Miss Elisabeth pauses on her walk, watching the youth from Falcon down on the beach below her. He’s hunched over, staring at his phone. Youngsters these days never look up; they don’t see what’s in front of them – the rainbow, the brilliant light slicing through the clouds. His head is bowed. He looks grief-stricken. She feels for him. She knows a fair few things about loss herself – her mother, her father, her baby brother, her friend Florence. You don’t get to Miss Elisabeth’s age without loss nibbling at the extremities of your life like moths in your woollens.

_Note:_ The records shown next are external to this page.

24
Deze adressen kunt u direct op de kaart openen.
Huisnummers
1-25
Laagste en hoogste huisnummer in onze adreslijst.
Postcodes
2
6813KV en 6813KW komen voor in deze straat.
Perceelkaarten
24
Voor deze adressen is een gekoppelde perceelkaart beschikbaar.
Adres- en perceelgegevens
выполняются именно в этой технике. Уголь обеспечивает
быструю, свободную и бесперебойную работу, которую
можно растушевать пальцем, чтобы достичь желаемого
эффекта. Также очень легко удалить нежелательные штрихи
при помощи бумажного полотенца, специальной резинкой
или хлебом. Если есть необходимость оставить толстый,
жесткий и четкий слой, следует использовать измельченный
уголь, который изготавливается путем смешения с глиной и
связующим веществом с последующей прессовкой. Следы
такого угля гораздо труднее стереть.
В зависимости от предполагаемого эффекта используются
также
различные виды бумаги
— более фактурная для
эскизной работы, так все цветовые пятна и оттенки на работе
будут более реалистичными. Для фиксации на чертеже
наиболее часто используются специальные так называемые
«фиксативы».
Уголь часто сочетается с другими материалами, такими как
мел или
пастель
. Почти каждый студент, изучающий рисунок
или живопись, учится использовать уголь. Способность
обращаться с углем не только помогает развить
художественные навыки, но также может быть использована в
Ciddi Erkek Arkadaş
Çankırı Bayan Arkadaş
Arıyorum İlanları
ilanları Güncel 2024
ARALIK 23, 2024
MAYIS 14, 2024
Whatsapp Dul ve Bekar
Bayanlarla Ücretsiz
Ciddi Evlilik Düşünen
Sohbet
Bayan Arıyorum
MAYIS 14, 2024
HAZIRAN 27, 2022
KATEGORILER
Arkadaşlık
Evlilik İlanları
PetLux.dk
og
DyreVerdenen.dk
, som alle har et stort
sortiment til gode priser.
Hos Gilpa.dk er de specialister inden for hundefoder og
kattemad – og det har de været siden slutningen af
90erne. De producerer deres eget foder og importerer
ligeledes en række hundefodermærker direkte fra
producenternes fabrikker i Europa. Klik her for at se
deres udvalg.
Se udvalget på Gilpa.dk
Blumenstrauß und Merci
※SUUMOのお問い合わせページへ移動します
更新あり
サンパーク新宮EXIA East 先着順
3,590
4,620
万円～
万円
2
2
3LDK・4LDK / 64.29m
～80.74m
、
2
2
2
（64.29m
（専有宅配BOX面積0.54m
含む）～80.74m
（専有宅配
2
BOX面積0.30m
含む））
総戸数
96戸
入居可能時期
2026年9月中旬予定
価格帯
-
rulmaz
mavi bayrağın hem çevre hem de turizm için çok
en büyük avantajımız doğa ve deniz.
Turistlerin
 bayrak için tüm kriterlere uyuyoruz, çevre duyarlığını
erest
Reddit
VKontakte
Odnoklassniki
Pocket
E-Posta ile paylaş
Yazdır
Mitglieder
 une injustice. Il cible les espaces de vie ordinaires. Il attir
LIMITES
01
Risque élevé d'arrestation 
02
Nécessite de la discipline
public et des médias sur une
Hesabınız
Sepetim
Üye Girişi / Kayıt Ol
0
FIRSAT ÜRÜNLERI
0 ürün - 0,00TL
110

She wonders, did she do the right thing telling the police her suspicions about Kit? She’s less sure of it now. He seems genuine. She can’t take it back anyhow.
But she does know that the young man will heal. He will grow a brand-new heart, and the injured places will be more resilient this time – scar tissue and knitted-together bones are so much 372tougher than the originals.
Whatever happens, this island knits itself back together.
She thinks of Hannah. The waters have closed over the maid’s head and her atoms are mixing in the deepest waters now; she is part of the mighty ocean.
Hannah once told Miss Elisabeth she wanted to visit New York. Perhaps parts of her will reach it, eventually. You can’t fight the tides and the currents – you go with the flow.
Addressing nothing and no one, Miss Elisabeth says out loud, ‘Well, time to get on.’ She sets off towards the shop at a fair old clip.
The next stop from Tresco is the east coast of North America. You could row it if you were that way inclined. Some hardy souls have done just that, raising money for charity. Months at sea, thousands and thousands of nautical miles, one hell of a lot of nothing but the freezing Atlantic in between. Miss Elisabeth hugs her coat tighter around herself at the thought. She does not fancy so much nothing.